Don’t syringe or pour in all the food at once. The chick needs time to swallow, and can easily choke on too much too soon. It will let you know when it’s had enough, by simply closing its beak and refusing to reopen. If the bird hasn’t eaten its usual amount, don’t force-feed it. If the lack of appetite persists for the next few feeds, seek medical advice. A blocked crop can sometimes be remedied with a small squirt of warm water and some gentle crop-massage – but you really need to know what you’re doing. Always have the vet or breeder’s phone details at hand.
The food will have cleared from the chick’s crop after two to four hours, depending on its age, and it will need feeding every three to four hours. As noted above, if the bird isn’t hungry, it won’t gape. Feeding is a full time job, at least six times a day to begin with, and you can only retire at sunset. No one said this was going to be easy!
Baby budgies grow rapidly, and their food intake needs to grow with them. At two weeks old, depending on its size, a budgie chick will take 2-4ml at each feed.
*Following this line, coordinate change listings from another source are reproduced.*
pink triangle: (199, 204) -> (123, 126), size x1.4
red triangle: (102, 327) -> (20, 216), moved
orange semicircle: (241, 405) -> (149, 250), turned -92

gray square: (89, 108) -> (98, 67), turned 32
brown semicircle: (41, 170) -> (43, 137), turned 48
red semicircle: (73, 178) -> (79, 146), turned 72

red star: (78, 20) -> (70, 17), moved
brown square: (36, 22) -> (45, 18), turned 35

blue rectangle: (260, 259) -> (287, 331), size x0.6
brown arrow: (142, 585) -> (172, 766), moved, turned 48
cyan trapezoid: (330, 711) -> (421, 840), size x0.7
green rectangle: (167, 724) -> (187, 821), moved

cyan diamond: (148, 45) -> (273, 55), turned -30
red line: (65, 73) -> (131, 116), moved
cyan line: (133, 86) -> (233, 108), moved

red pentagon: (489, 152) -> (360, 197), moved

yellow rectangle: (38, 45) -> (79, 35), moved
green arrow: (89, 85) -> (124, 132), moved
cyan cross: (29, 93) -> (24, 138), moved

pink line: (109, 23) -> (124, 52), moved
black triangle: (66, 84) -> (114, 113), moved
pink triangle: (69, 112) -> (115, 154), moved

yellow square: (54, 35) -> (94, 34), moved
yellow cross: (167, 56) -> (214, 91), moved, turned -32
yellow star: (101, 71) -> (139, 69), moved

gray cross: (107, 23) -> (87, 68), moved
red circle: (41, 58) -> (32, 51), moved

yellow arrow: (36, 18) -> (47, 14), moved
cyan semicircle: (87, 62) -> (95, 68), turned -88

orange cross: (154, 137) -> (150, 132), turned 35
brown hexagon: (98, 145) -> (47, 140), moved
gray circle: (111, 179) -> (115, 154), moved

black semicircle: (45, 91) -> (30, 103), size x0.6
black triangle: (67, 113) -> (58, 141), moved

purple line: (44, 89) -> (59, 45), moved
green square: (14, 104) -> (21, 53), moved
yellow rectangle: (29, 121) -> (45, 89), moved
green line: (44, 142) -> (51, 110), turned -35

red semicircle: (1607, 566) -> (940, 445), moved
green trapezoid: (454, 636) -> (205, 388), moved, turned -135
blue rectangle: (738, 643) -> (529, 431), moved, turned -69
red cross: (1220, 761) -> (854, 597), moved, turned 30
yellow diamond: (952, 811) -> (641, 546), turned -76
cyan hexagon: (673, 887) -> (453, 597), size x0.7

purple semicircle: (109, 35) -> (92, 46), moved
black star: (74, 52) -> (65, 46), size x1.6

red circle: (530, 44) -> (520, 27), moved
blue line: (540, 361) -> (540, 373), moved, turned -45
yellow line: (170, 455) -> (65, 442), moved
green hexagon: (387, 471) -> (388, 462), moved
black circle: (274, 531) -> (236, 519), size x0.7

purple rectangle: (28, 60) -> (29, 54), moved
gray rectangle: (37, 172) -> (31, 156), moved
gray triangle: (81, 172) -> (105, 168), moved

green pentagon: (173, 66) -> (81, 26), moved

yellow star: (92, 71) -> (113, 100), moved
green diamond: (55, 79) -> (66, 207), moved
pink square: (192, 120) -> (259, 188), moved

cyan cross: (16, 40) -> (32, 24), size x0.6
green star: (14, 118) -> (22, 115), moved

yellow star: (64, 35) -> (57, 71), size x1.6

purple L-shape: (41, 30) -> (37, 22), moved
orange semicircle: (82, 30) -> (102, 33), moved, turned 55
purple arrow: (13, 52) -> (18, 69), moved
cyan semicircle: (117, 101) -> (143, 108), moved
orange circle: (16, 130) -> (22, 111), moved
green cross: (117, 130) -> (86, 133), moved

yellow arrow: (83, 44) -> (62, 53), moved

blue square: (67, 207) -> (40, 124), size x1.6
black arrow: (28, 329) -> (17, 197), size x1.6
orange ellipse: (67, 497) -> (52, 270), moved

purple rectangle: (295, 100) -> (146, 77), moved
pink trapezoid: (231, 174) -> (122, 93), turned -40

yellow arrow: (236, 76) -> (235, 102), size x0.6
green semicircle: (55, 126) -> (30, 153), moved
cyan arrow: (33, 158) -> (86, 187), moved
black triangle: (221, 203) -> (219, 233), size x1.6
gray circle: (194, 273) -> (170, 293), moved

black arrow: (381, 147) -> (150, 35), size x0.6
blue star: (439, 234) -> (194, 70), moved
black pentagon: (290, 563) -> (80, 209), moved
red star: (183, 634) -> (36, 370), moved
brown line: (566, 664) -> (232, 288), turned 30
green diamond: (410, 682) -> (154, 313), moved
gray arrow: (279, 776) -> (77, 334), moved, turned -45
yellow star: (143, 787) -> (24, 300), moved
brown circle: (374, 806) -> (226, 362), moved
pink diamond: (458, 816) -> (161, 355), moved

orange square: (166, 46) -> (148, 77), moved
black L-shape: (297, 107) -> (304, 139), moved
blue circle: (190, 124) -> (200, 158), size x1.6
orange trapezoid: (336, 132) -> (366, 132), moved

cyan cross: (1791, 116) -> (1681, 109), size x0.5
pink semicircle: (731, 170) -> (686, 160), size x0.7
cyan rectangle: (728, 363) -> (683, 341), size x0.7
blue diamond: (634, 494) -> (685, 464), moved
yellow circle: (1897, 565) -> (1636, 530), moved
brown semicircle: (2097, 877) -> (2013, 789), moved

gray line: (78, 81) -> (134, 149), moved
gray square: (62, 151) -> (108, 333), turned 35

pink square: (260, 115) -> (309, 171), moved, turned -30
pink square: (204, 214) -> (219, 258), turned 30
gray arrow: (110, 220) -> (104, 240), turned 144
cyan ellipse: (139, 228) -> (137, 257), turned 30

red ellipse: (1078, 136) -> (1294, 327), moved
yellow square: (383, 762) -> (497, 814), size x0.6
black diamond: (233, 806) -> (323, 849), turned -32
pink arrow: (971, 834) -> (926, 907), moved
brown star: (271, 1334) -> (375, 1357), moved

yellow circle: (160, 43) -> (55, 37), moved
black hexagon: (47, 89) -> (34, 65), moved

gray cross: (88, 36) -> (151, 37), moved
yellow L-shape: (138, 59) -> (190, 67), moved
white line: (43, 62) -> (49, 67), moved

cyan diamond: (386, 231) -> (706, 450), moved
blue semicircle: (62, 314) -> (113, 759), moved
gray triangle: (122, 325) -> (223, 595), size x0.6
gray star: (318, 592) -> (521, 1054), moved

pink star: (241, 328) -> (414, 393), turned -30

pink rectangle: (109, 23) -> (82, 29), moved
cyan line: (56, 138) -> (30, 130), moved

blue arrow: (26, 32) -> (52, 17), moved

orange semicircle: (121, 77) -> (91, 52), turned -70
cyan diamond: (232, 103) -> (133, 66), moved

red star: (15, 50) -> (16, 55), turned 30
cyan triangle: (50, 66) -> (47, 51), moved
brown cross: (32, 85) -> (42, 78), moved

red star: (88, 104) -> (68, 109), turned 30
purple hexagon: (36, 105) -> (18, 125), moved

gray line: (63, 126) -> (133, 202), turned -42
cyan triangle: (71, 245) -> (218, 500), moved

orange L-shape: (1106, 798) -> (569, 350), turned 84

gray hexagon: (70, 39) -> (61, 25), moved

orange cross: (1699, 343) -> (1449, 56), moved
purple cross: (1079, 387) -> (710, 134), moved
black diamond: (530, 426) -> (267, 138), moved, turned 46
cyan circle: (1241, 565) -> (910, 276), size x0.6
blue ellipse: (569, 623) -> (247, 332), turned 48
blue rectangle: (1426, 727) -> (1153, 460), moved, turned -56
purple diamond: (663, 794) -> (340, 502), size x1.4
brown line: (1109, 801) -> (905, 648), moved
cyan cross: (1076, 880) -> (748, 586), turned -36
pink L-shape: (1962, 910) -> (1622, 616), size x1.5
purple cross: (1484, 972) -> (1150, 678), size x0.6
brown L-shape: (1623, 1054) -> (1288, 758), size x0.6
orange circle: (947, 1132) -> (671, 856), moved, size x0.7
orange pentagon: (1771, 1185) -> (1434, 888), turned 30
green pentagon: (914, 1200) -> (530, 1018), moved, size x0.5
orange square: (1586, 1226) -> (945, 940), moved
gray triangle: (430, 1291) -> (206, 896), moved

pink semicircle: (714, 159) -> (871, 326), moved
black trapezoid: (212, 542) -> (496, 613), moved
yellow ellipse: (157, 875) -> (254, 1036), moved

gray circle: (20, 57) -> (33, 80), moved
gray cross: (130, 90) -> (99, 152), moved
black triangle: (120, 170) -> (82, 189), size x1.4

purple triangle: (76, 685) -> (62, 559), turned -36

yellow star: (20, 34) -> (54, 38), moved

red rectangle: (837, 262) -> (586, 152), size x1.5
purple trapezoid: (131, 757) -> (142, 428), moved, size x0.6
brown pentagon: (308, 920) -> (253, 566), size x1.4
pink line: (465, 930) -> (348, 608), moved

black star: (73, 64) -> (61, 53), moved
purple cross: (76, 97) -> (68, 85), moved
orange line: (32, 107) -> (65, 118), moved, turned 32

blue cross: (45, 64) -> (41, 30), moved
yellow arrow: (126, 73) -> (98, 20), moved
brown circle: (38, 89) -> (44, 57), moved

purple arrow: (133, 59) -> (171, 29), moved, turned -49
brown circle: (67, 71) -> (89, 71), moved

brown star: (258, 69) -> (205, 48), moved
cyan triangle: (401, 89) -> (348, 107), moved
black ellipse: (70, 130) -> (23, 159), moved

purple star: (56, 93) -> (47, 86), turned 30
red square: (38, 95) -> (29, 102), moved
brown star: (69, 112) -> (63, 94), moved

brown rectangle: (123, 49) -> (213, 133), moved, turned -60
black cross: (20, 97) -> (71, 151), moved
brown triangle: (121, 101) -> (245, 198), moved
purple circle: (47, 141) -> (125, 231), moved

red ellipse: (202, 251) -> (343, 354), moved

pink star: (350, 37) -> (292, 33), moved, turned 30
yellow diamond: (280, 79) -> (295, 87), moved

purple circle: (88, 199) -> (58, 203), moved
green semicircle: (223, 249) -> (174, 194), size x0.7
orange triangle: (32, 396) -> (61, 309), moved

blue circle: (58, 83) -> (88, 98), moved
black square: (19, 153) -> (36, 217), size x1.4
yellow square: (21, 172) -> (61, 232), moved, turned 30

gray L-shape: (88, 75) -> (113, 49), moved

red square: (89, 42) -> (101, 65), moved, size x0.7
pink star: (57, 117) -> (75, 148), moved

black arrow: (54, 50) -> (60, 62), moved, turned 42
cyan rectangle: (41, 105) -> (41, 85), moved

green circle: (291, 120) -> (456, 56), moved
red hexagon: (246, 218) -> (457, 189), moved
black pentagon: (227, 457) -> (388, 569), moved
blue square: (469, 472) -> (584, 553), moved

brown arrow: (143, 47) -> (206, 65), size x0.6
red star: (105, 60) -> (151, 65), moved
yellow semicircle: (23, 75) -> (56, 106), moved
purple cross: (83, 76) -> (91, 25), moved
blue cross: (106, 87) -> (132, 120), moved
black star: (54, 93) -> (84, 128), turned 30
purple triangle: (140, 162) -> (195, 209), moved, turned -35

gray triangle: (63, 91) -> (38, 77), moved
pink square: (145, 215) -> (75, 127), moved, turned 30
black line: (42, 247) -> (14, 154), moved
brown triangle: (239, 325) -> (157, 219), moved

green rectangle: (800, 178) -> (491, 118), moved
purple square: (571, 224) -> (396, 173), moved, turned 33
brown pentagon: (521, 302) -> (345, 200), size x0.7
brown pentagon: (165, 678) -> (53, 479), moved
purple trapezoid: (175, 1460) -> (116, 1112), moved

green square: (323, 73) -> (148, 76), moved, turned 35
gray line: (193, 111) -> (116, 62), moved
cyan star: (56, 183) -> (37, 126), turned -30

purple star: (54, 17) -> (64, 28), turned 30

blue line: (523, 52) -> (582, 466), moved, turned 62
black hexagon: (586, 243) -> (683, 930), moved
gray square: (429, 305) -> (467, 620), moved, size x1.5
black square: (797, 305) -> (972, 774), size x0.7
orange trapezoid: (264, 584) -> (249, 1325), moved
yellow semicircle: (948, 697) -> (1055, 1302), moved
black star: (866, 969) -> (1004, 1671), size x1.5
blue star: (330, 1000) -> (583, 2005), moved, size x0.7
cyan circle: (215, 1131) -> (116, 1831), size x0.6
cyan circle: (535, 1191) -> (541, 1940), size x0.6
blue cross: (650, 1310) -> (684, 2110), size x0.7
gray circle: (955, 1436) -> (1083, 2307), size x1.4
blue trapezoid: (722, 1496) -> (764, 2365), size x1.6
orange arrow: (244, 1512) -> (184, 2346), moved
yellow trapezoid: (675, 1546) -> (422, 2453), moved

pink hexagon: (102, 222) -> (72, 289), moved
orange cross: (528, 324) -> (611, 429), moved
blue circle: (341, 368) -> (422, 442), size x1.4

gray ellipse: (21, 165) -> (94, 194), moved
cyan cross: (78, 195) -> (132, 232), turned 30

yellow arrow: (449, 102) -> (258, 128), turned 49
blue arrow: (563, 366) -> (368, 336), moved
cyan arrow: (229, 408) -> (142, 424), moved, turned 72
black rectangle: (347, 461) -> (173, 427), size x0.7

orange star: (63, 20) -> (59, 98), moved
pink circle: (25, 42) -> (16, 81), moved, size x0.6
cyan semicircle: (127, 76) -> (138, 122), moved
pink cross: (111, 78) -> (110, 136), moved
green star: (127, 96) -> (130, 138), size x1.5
At three weeks this increases to 4-6ml, and 5-8ml by five weeks.
Feeding a 3 Week Old Budgie
Things become easier at three weeks. The budgie chick now resembles an unkempt miniature dinosaur, with a pleasingly ugly mix of down and pin feathers, and a lot of the character and curiosity that will stay with it throughout its life. Feeding is not quite such an all-consuming task now – every four hours, usually. The bird will still happily receive your attentions throughout 16 hours in a long summer’s day, though.
A three-week-old budgie
Feeding a 5 Week Old Budgie
At five weeks you can start putting food on the ground or in bowls, and letting the budgie indulge its natural instinct to forage. By six or seven weeks the bird will probably be self-sufficient. You’ll need to keep an eye on its dining behaviour, however, as not all budgies take to independence as swiftly as the average bird. Some hand-feeding may still be required at seven weeks.